Lentement, le docteur Listcheü vint à lui, et lui prenant les mains, mettant en sa voix cette autorité étrange que donne le malheur :
— Vous ignoriez le nom de Von Karch. Comment s’appelait donc celle qui accorda sa main à votre frère ?
— Je n’ai pas le droit de conserver un secret vis-a-vis de vous ; mais c’est un nom couvert de honte, un nom que je ne prononce jamais.
— Ce nom doit me permettre de réhabiliter un innocent.
Berski se redressa d’un brusque mouvement :
— Vous avez raison, je dois parler. Margarèthe était de race noble… Oh ! une race déchue, avilie. Elle était fille d’un malhonnête homme, d’un être exclu de la noblesse parce qu’il avait volé… au jeu, et ailleurs.
— Voleur au début ; espion ensuite, et toujours voleur de la pensée des autres.

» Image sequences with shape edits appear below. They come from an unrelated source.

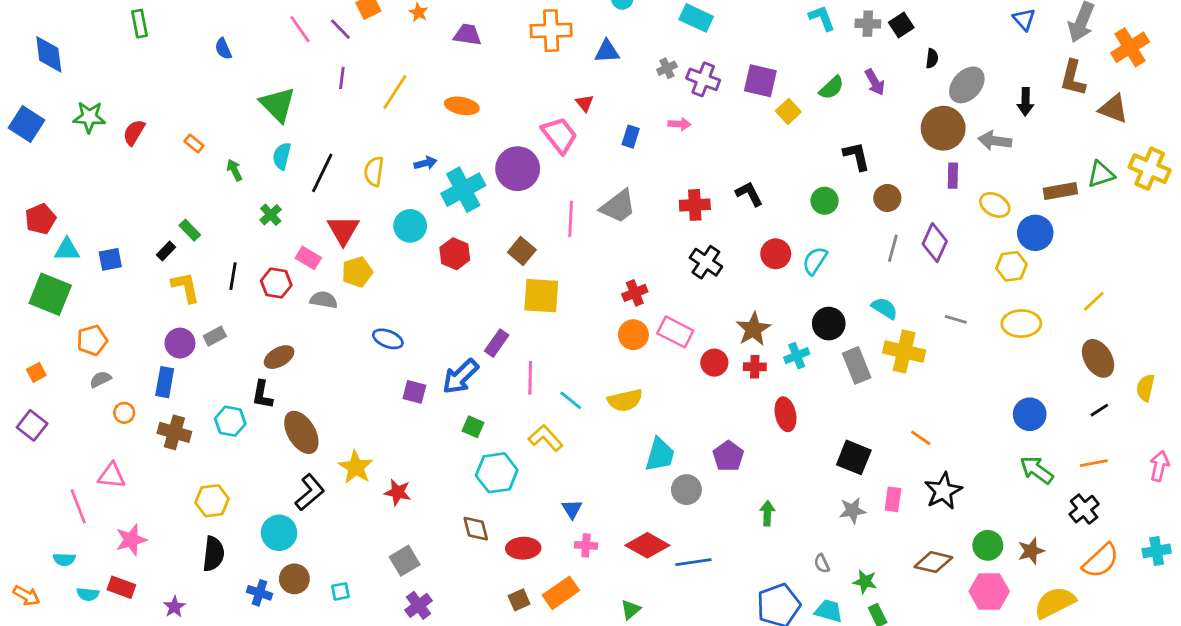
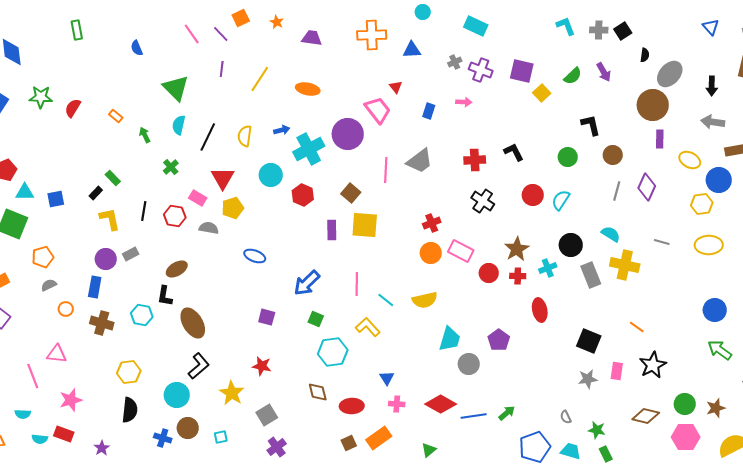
gray arrow: (995, 141) -> (713, 122), moved
purple rectangle: (497, 343) -> (332, 230), moved, turned -36
purple square: (414, 392) -> (267, 317), moved
yellow star: (356, 467) -> (232, 393), moved
green arrow: (767, 513) -> (507, 413), moved, turned 48

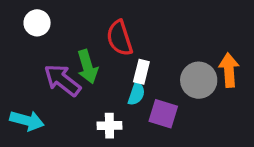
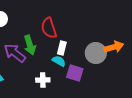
orange arrow: (229, 70) -> (114, 47), turned 78
cyan semicircle: (136, 94) -> (59, 61), turned -80

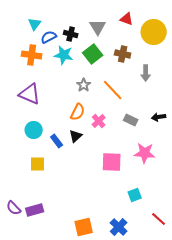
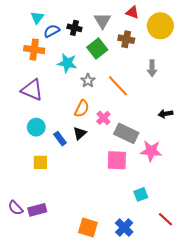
brown cross: (123, 54) -> (126, 39), moved
cyan star: (64, 55) -> (67, 63), moved
gray rectangle: (131, 120) -> (126, 133), moved, size x1.6
orange square: (84, 227) -> (88, 228), turned 30

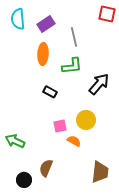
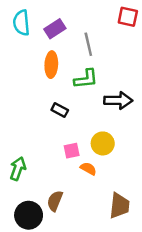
black arrow: (99, 84) -> (118, 100), turned 50
green arrow: (15, 141) -> (18, 169), turned 84
black circle: (24, 180) -> (29, 215), size x1.5

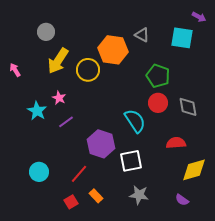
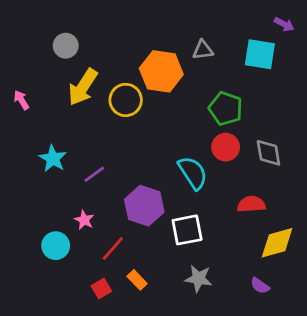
gray triangle: (142, 35) -> (203, 50), turned -35
pink star: (59, 98) -> (84, 220), moved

— Il s’appelait le comte de Kremern, acheva le professeur d’une voix étranglée. Kremern qui, pour éviter la punition de ses fautes, s’engagea dans une mission vers les Hauts Plateaux du Thibet… Il avait décidé sa fille à le suivre… Quelques mois après leur départ, on annonça leur trépas… Voilà pourquoi je n’ai plus de frère, plus de famille… Et cependant, je vous dis, à vous qui vengez une victime : Épargnez Marga ; mon frère lui aurait pardonné.
— Peu de temps après, sans doute, les faveurs monnayées s’abattirent sur Kremern devenu Von Karch, murmura l’aviateur.
Berski considéra le doktor avec étonnement.
— Oh ! balbutia-t-il…, j’entrevois votre pensée. Vous croyez que tout était prévu, voulu, calculé, pour faire libre Marga en passe de devenir riche ?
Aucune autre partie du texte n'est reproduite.